Wenn man sich der Realität annähert, hat man eine ganz andere Situation gegenüber der, die wir bei den idealen Gasen kennengelernt hatten. Dort hatten wir ja verschiedene Idealisierungen vorausgesetzt, die in der Praxis nicht 100%ig eintreten können.
Zum einen wurde festgelegt, dass die Gasmoleküle nicht miteinander wechselwirken. Wir haben zwar ein Zusammenstoßen der Moleküle zugelassen, aber ansonsten keine Wechselwirkung zwischen den Molekülen. Zum andern haben wir vorausgesetzt, dass die Gasmoleküle ein verschwindend kleines Eigenvolumen aufweisen, also praktisch punktförmig sind. Sodass sich in dem verfügbaren Volumen nur Punkte bewegen können, ohne selbst ein Volumen einzunehmen. Diese beiden Voraussetzungen werden wir jetzt aufheben.
Wir werden jetzt einerseits davon ausgehen, dass es zwischen den Molekülen in einem solchen Gas eine gewisse Wechselwirkungskraft geben wird.

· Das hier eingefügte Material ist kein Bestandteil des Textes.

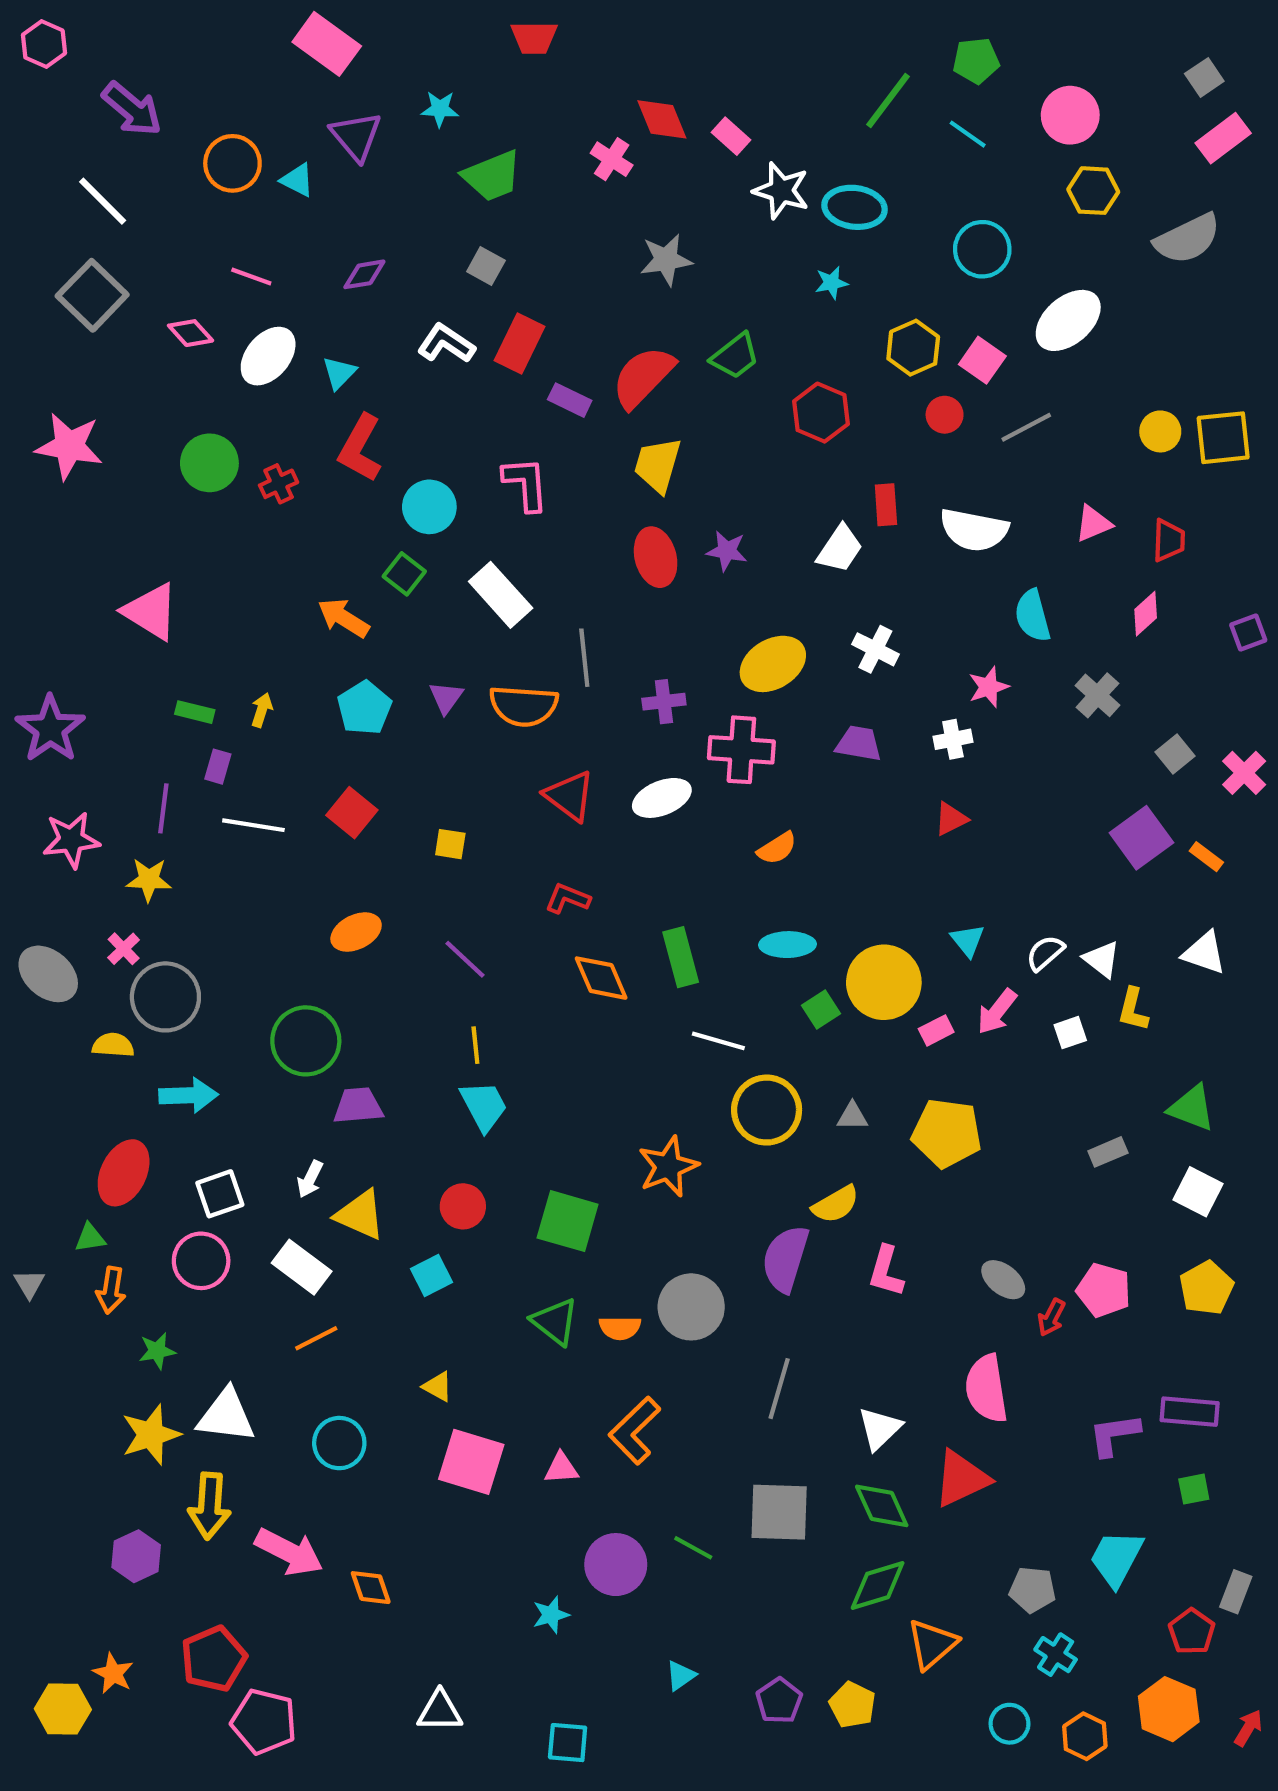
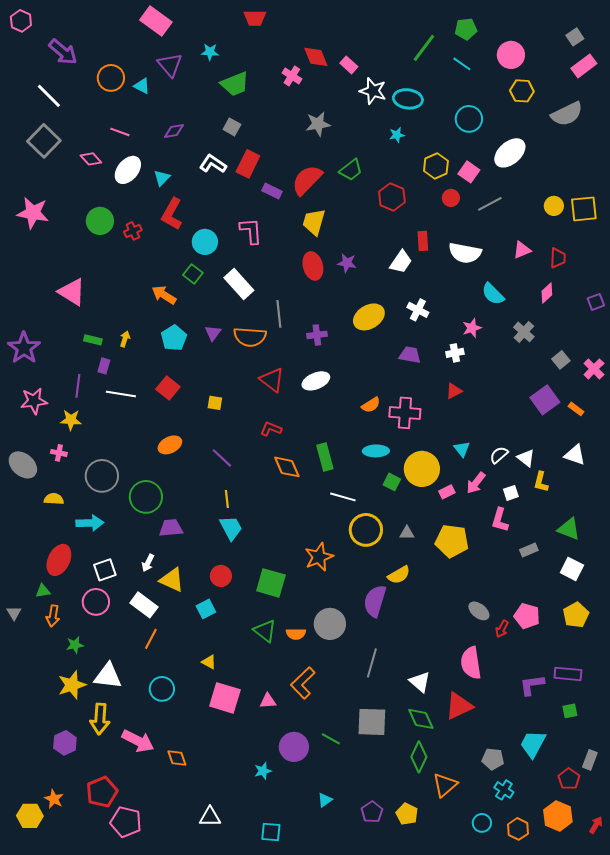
cyan semicircle: (1033, 616) -> (493, 294), turned -30
pink cross: (741, 750) -> (405, 413), moved
pink cross: (124, 949) -> (59, 453), turned -35
gray circle: (165, 997) -> (102, 476), moved
green square: (821, 1009) -> (392, 482), turned -30
pink L-shape: (886, 1271) -> (500, 520), moved
orange line: (316, 1338) -> (151, 639), turned -35
white triangle: (880, 1428) -> (420, 682), turned -35
green diamond: (878, 1585) -> (419, 757), turned -48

Andererseits werden wir auch ein gewisses Eigenvolumen der Moleküle mit berücksichtigen. Die Moleküle sind an sich zwar nicht besonders groß, aber dennoch nehmen sie von dem ganzen Volumen im System einen entsprechenden Platz ein. Obwohl sich das im ersten Moment relativ harmlos anhört, können trotzdem deutliche Veränderungen auftreten.
Es ist natürlich nicht ganz einfach, das Eigenvolumen und die Wechselwirkungskräfte quantitativ einzuschätzen. Diese Größen hängen sehr stark von der individuellen chemischen Zusammensetzung eines Systems ab. Beim idealen Gas hat dies keine wesentliche Rolle gespielt. Egal, welches Gas man nehmen würde, ob Stickstoff, Helium oder Argon, es wäre immer die gleiche Beziehung in der Zustandsgleichung. Es bliebe auch immer dieselbe allgemeine Gaskonstante enthalten.
Wir erinnern uns, das war nichts anderes, als die Avogadro-Zahl multipliziert mit der Boltzmann-Konstante. Aber diese Größen haben nichts mit der chemischen Zusammensetzung zu tun. Nur in dem kleinen n ist in obiger Gleichung etwas enthalten, und zwar die Molzahl, hinter der aber nichts anderes steckt, als die Anzahl Kilomole der jeweiligen Substanz.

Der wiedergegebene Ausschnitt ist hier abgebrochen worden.